• [Problem]: The expected output is the set of lines below beginning at the one that contains "sharing tips on how they engage beyond" and ending at the final line, reproduced exactly.

--- Material provided Enclosed Below ---

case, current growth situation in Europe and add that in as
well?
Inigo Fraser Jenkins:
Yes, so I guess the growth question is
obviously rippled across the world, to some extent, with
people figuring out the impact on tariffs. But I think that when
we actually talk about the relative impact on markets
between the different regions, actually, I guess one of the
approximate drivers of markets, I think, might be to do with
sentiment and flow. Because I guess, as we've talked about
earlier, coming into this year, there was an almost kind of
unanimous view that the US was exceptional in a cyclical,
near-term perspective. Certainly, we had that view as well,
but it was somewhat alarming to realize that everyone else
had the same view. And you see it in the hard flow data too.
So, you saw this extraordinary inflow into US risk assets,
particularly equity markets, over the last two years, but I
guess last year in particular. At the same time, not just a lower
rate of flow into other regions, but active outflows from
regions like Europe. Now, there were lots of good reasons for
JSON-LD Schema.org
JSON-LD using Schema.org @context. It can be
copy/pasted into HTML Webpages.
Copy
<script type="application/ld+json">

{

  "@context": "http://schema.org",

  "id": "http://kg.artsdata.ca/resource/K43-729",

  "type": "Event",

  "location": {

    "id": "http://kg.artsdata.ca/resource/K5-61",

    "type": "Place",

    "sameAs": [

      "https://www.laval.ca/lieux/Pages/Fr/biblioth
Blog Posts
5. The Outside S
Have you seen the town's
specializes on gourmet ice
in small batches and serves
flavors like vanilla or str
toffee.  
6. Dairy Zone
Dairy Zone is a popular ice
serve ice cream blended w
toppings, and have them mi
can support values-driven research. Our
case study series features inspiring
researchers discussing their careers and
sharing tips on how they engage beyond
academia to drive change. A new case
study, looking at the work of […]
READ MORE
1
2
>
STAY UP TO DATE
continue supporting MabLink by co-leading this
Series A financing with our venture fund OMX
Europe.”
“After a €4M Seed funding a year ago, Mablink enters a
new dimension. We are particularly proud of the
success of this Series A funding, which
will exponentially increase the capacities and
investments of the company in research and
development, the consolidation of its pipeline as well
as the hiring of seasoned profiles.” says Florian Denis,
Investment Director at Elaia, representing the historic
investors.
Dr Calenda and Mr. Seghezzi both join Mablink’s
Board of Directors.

--- End of Enclosed Material provided ---

• [Result of the exercise]:
sharing tips on how they engage beyond
academia to drive change. A new case
study, looking at the work of […]
READ MORE
1
2
>
STAY UP TO DATE
continue supporting MabLink by co-leading this
Series A financing with our venture fund OMX
Europe.”
“After a €4M Seed funding a year ago, Mablink enters a
new dimension. We are particularly proud of the
success of this Series A funding, which
will exponentially increase the capacities and
investments of the company in research and
development, the consolidation of its pipeline as well
as the hiring of seasoned profiles.” says Florian Denis,
Investment Director at Elaia, representing the historic
investors.
Dr Calenda and Mr. Seghezzi both join Mablink’s
Board of Directors.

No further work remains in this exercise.